PROBLEM
The entries below contain a line with "Voile d'ombrage triangulaire" and a line with "Le rassegne del". Retype exactly everything from the first down to the second, both included, and nothing else.

(DATASET ENTRIES)

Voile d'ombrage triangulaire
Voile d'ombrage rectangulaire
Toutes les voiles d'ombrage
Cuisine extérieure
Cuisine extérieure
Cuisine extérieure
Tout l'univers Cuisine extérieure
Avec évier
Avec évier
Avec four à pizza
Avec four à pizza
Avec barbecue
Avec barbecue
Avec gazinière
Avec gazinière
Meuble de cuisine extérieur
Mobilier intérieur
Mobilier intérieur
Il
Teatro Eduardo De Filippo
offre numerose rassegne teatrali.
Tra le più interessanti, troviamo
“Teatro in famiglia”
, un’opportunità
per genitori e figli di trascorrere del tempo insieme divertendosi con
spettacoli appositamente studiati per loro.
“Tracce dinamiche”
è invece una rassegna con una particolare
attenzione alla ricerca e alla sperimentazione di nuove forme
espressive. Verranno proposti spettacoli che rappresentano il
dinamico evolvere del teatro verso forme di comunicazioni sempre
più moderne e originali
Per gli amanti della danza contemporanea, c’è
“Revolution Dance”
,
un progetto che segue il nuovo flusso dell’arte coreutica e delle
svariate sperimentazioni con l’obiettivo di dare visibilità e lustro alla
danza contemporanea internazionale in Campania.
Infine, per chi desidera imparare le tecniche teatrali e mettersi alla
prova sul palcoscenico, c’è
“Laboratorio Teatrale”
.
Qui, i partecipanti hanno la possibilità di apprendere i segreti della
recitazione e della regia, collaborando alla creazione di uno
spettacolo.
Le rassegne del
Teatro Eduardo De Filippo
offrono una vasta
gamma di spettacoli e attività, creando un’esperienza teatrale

(End DATASET ENTRIES)
(DATASET ENTRIES)

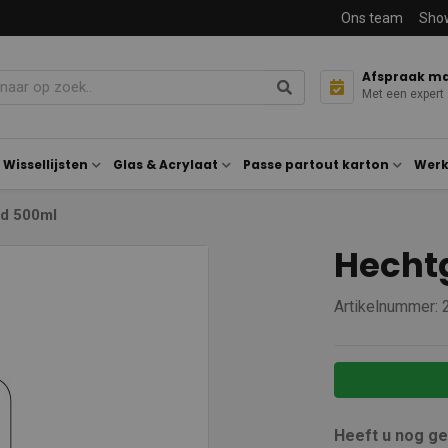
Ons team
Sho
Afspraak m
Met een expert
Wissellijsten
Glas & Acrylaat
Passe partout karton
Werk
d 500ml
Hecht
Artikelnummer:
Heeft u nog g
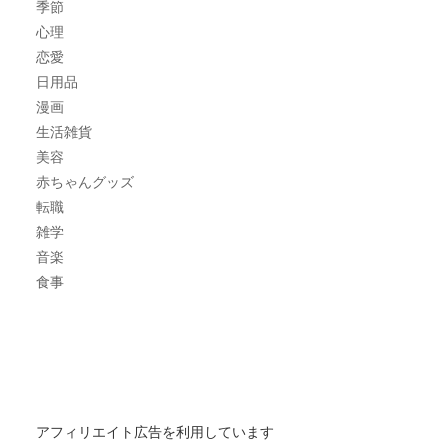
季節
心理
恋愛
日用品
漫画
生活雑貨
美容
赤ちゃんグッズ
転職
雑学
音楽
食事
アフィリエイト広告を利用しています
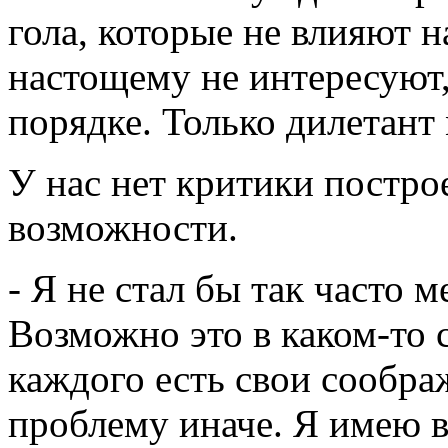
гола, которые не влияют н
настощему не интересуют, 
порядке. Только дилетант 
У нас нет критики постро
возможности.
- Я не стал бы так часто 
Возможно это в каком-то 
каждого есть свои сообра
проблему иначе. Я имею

(End DATASET ENTRIES)

ANSWER
Voile d'ombrage triangulaire
Voile d'ombrage rectangulaire
Toutes les voiles d'ombrage
Cuisine extérieure
Cuisine extérieure
Cuisine extérieure
Tout l'univers Cuisine extérieure
Avec évier
Avec évier
Avec four à pizza
Avec four à pizza
Avec barbecue
Avec barbecue
Avec gazinière
Avec gazinière
Meuble de cuisine extérieur
Mobilier intérieur
Mobilier intérieur
Il
Teatro Eduardo De Filippo
offre numerose rassegne teatrali.
Tra le più interessanti, troviamo
“Teatro in famiglia”
, un’opportunità
per genitori e figli di trascorrere del tempo insieme divertendosi con
spettacoli appositamente studiati per loro.
“Tracce dinamiche”
è invece una rassegna con una particolare
attenzione alla ricerca e alla sperimentazione di nuove forme
espressive. Verranno proposti spettacoli che rappresentano il
dinamico evolvere del teatro verso forme di comunicazioni sempre
più moderne e originali
Per gli amanti della danza contemporanea, c’è
“Revolution Dance”
,
un progetto che segue il nuovo flusso dell’arte coreutica e delle
svariate sperimentazioni con l’obiettivo di dare visibilità e lustro alla
danza contemporanea internazionale in Campania.
Infine, per chi desidera imparare le tecniche teatrali e mettersi alla
prova sul palcoscenico, c’è
“Laboratorio Teatrale”
.
Qui, i partecipanti hanno la possibilità di apprendere i segreti della
recitazione e della regia, collaborando alla creazione di uno
spettacolo.
Le rassegne del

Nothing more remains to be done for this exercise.